Leading oncologist Professor David Kerr, one of the expert team at Birmingham University's health services management centre, which conducted the 1997 audit for the DoH, believes cancer services have improved.

Professor Karol Sikora's claim on Panorama last week that last year's Downing Street cancer summit was nothing but hype infuriated him: 'I thought that was nonsense - bullshit.

It was a very positive meeting. Tony Blair was there for two hours (not the half-hour claimed by Professor Sikora), and things did move on afterwards. '

Professor Kerr is also sympathetic to the government's argument that some problems can be resolved by better organisation and modernisation.

When he discovered that some patients were taking seven weeks to reach his clinic, he set about changing the referral process. 'There were 27 steps to get the patient to my clinic. We have now got that down to two steps and 10 days. '

Detailed work on designs to keep delays out of the system is now under way through the DoH's cancer services collaborative scheme, which Professor Kerr chairs. 'We have£6m and 47 projects throughout England. We are doing a lot of work on the ground looking at the cancer pathways from GP referral.

We are establishing where the bottlenecks are. '

The remedies include simple changes like family doctors emailing or faxing referral letters instead of using the post.

Dr Jim Shaw, director of research and development at the Clatterbridge Centre for Oncology trust, has seen improvements since 1997. But he wishes the foundations had been laid before targets were set and expectations raised.

'Radiotherapy is a major problem - we are running at 10 per cent staff shortages and there are national vacancies.
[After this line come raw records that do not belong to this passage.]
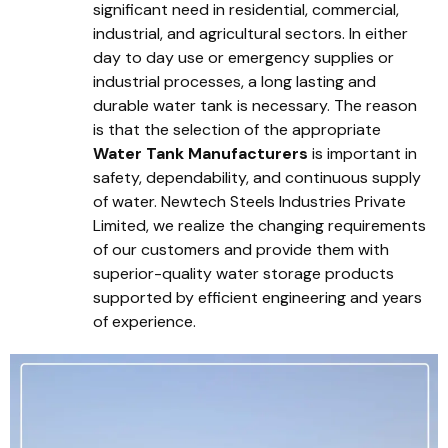
significant need in residential, commercial,
industrial, and agricultural sectors. In either
day to day use or emergency supplies or
industrial processes, a long lasting and
durable water tank is necessary. The reason
is that the selection of the appropriate
Water Tank Manufacturers
is important in
safety, dependability, and continuous supply
of water. Newtech Steels Industries Private
Limited, we realize the changing requirements
of our customers and provide them with
superior-quality water storage products
supported by efficient engineering and years
of experience.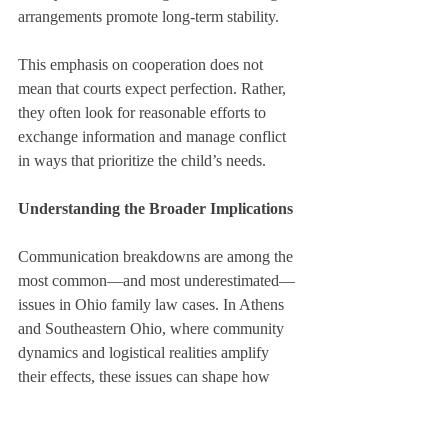
arrangements promote long-term stability.
This emphasis on cooperation does not 
mean that courts expect perfection. Rather, 
they often look for reasonable efforts to 
exchange information and manage conflict 
in ways that prioritize the child’s needs.
Understanding the Broader Implications
Communication breakdowns are among the 
most common—and most underestimated—
issues in Ohio family law cases. In Athens 
and Southeastern Ohio, where community 
dynamics and logistical realities amplify 
their effects, these issues can shape how 
courts view co-parenting arrangements over 
time.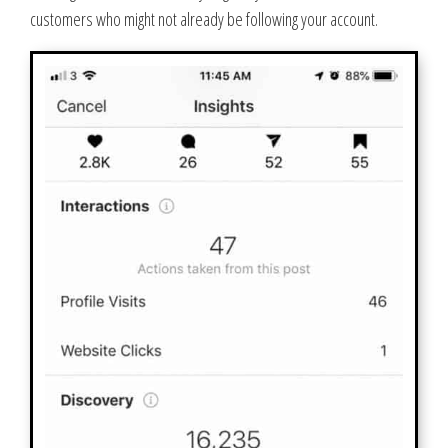
customers who might not already be following your account.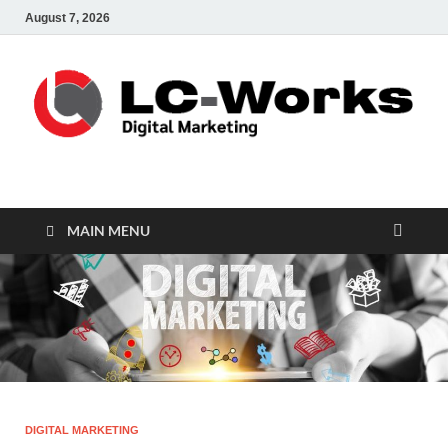
August 7, 2026
leathercustomwork.c
Digital Marketing
MAIN MENU
DIGITAL MARKETING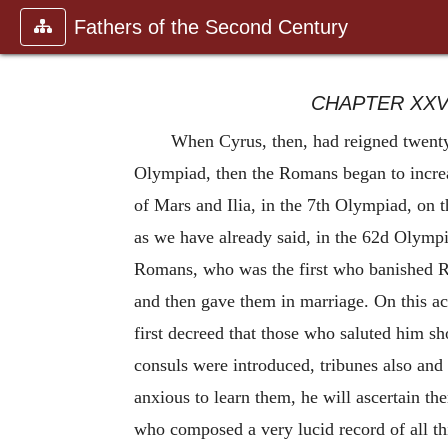
Fathers of the Second Century
CHAPTER XXV
When Cyrus, then, had reigned twenty-
Olympiad, then the Romans began to incr
of Mars and Ilia, in the 7th Olympiad, on t
as we have already said, in the 62d Olympi
Romans, who was the first who banished Rom
and then gave them in marriage. On this ac
first decreed that those who saluted him s
consuls were introduced, tribunes also and 
anxious to learn them, he will ascertain t
who composed a very lucid record of all t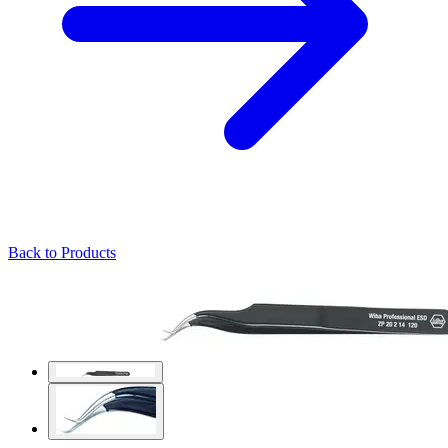
Back to Products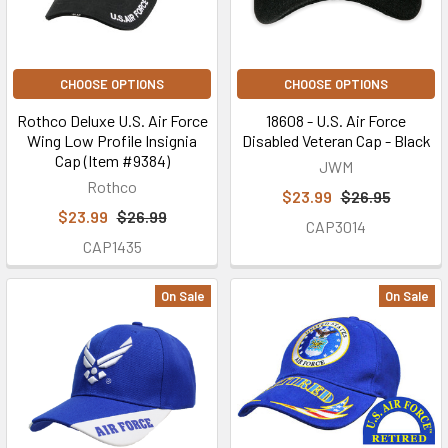
CHOOSE OPTIONS
CHOOSE OPTIONS
Rothco Deluxe U.S. Air Force
18608 - U.S. Air Force
Wing Low Profile Insignia
Disabled Veteran Cap - Black
Cap (Item #9384)
JWM
Rothco
$23.99
$26.95
$23.99
$26.99
CAP3014
CAP1435
On Sale
On Sale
'In order to attack the delay in getting patients on to treatment, we need to make sure we have enough staffed machine hours. It would have been n ice to have had that in p lace b e fore we tried to push people through the system. '

More 'freedom' and flexibility in funding allocation would also help doctors and managers who have to cope with different budgets for each separate part of the service.

There are high hopes that cancer 'czar' Professor Mike Richards - flanked by the National Institute for Clinical Excellence and the Commission for Health Improvement - will provide a long- overdue coherence to oncology services.
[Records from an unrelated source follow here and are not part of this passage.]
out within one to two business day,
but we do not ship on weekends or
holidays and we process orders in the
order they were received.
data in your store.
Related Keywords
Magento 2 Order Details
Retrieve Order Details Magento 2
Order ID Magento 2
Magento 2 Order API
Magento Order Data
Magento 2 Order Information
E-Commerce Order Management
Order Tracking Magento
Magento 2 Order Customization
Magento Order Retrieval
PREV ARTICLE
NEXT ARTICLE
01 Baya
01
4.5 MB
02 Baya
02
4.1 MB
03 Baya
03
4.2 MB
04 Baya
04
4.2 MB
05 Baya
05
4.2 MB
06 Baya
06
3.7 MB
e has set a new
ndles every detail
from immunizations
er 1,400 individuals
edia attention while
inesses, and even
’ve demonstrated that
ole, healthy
Dr Robert Glynn-Jones, Macmillan lead clinician for gastrointestinal cancer at Mount Vernon Hospital, is optimistic that after years of 'lurching from crisis to crisis' a 'national perspective' on the disease is on its way.
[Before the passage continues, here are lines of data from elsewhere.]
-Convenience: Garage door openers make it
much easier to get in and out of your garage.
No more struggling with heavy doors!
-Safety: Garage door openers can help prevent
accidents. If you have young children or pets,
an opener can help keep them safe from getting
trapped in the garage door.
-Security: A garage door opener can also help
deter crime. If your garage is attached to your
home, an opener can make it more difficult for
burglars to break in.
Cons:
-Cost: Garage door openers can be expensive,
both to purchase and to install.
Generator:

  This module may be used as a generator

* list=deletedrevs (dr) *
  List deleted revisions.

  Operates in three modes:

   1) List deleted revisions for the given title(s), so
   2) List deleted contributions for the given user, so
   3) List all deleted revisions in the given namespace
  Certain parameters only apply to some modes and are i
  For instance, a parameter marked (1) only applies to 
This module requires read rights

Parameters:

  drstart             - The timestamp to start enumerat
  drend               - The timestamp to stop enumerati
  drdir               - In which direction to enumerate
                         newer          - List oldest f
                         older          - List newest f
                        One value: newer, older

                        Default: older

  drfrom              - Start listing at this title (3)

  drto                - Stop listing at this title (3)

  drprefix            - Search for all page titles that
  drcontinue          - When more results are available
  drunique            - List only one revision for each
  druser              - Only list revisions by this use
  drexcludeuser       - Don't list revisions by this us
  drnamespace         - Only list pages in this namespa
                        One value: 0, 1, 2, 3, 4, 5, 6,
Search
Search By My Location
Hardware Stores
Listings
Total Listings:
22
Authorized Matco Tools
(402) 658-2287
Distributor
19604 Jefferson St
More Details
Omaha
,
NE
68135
'Things here have got worse since 1997 in terms of waiting times for radiotherapy and chemotherapy. But the government is grasping the nettle. It is prioritising cancer. '

His fear is that the current 'very real investment' in services, particularly equipment, will be entirely consumed by rising demand.

It is also clear that the services can't just process more patients; they have to get better at what they do. For this qualitative leap forward to take place, the government needs to make better use of clinicians' goodwill, argues Dr Michael Pearson, director of the clinical effectiveness and evaluation unit at the Royal College of Physicians of London. 'If the government works through the royal colleges they will get rewards back (instead of blame for everything that is wrong) and they will see effective action. '

The RCP is keen to target lung cancer with a national data collection programme which will enable units to compare their performances.

Dr Pearson doesn't see a slow start as a reason to despair. 'The initiatives under the Calman-Hine framework are just beginning to get going, and in most regions there is very active planning to reorganise services. Things are beginning to happen. '

If there is no discernible progress for this year or next, then the accusation that the government, and the health service, is failing cancer patients will be hard to ignore .

Dr Pearson and his fellow optimists had better be right.